Many birds, one stone
Since the environment is so constrained, there is simply no time to work on one side of the problem at a time. Every slide needs to reinforce other parts of the pitch as well as its main payload. Your customer stories can also reinforce your pricing model, or your team’s quality. Your presentation as a whole also needs to reinforce how good you are at communicating. Take every opportunity to strengthen multiple parts of your story simultaneously.
Optimise the input
Given a specific state of the company, there is only so much you can do to pitch it well before you start becoming dishonest. The good news is, besides Deck-maker-in-chief, you are also in a position to influence the company itself. On every previous piece of advice on this list, consider whether the things you are having difficulty expressing really need to be as they are. As a simple example, you can formalise things so you can make stronger statements about them. Instead of saying a customer has "a strong interest" in using your product, ask them to sign an LOI or give you some money instead, and say that. Sometimes, making a deck is good impetus to actually do some things you should do anyway, like cleaning up the structure of your company, your pricing, your roadmap, your product lineup, your team composition or anything else that you would have to explain.

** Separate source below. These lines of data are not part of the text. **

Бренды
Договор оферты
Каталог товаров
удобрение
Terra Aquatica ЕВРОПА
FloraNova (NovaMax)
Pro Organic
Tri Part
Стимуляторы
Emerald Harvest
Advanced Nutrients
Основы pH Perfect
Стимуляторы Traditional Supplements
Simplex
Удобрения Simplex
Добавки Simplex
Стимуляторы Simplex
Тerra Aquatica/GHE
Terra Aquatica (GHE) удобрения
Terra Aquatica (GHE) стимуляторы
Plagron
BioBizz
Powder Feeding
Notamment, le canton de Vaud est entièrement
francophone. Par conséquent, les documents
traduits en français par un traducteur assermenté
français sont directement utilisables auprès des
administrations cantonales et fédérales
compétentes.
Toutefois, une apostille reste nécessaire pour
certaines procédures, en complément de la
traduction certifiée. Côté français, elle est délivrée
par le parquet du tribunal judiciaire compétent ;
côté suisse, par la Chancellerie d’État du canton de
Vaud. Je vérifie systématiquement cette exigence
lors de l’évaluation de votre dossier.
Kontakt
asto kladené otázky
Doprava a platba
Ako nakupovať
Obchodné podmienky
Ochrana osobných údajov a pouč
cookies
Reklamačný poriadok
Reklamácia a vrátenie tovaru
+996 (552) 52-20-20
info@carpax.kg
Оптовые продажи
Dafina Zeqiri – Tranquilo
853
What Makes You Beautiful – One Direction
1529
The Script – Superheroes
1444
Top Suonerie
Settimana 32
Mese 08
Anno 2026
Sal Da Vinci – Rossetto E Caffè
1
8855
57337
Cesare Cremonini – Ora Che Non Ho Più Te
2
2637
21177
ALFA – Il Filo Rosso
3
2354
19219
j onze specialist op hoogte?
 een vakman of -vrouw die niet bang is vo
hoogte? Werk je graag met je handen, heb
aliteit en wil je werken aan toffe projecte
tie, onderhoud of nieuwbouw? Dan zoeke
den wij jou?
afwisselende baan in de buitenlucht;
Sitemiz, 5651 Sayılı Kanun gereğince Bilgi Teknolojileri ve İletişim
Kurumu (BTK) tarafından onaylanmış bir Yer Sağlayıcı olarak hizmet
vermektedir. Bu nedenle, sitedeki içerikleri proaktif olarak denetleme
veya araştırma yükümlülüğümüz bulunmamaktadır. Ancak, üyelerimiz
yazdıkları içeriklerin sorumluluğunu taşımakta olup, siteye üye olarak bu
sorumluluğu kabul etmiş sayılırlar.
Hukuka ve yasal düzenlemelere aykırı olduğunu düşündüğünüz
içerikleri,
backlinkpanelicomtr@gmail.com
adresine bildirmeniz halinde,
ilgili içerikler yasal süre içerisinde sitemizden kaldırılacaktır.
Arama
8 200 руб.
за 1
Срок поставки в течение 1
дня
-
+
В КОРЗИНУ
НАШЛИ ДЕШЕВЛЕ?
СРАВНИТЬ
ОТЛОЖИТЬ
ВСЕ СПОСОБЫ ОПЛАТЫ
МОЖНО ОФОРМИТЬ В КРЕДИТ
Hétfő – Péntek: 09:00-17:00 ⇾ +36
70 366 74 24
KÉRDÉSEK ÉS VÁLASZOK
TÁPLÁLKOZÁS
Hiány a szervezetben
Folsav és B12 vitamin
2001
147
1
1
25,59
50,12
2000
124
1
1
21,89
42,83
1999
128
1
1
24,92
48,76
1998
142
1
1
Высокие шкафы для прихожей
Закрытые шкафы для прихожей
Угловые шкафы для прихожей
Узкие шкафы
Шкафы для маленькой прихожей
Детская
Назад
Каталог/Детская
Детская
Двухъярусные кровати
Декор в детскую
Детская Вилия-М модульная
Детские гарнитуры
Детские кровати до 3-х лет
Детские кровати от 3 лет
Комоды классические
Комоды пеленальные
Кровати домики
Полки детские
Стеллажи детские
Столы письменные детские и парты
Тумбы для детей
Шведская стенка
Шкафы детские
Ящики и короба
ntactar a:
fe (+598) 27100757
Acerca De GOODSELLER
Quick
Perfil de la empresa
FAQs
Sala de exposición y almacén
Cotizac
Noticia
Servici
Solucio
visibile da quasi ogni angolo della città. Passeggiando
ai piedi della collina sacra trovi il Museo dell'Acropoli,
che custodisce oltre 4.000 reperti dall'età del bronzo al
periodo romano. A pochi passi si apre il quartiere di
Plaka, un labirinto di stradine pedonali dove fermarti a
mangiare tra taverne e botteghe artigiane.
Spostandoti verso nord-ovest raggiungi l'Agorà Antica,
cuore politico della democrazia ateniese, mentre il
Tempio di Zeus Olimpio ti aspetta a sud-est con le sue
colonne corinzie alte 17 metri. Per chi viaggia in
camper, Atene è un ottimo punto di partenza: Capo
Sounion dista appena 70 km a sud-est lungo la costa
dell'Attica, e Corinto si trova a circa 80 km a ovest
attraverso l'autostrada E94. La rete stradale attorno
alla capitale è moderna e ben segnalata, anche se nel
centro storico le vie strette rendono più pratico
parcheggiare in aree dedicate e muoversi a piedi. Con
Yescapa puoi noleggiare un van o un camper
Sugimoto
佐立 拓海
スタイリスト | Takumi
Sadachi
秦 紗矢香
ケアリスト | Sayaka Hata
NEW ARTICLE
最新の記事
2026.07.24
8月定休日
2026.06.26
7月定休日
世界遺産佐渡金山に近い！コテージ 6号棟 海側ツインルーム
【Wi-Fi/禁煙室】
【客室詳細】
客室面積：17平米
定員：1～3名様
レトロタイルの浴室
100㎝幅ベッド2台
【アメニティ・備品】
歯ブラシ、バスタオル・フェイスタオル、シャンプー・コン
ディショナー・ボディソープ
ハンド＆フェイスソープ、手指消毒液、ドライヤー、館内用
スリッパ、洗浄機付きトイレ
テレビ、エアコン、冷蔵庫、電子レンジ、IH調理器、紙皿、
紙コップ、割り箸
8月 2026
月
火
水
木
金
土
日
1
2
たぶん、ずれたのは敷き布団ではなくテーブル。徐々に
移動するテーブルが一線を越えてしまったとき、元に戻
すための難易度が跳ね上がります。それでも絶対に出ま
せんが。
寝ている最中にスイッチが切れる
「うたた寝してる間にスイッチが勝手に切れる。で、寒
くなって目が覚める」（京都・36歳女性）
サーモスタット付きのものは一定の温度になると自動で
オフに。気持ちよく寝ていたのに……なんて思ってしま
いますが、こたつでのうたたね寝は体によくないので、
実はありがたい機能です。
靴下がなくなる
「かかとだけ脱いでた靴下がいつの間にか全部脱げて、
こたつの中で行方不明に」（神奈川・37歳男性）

In general, VCs, especially Silicon Valley VCs, expect a company to be in a specific form to be "investable" and that shape correlates with previous successes they've seen. Any deviation from that model has to be explained, and that is time wasted, unless that explanation serves to reinforce other parts of your pitch therefore making you come out stronger. For every odd-looking thing you have to explain, by default you lose points. In general, a company that makes sense is easier to make a deck for than vice versa (but the causal arrow is not reversible). So make your company make sense from the get-go rather than wasting time putting lipstick on a pig.
Use your unfair time advantage
While the investor only has a few minutes of attention to spare, you have much more time on your hands. Compression algorithms are known to produce better results if they are given more time to compress things, and this applies even more to your pitch. Mart twain famously said: "I didn't have time to write a short letter, so I wrote a long one instead". You have a lot of time, make a short deck.
Beyond fundraising
The good news is that a condensed value proposition is good for you and your company too. Selling your company is what you do to prospective employees, partners, and customers too. Each of them is coming from a different place, but the same principles of compression apply.
This is not (just) about investors. In fact, one of the best things about an investment round is being forced to boil down your value proposition and plan for getting there, and getting rapid rounds of feedback from motivated smart people. It's not often cited as such, but this forced clarity of thought may be one of the big success factors for companies in Silicon Valley.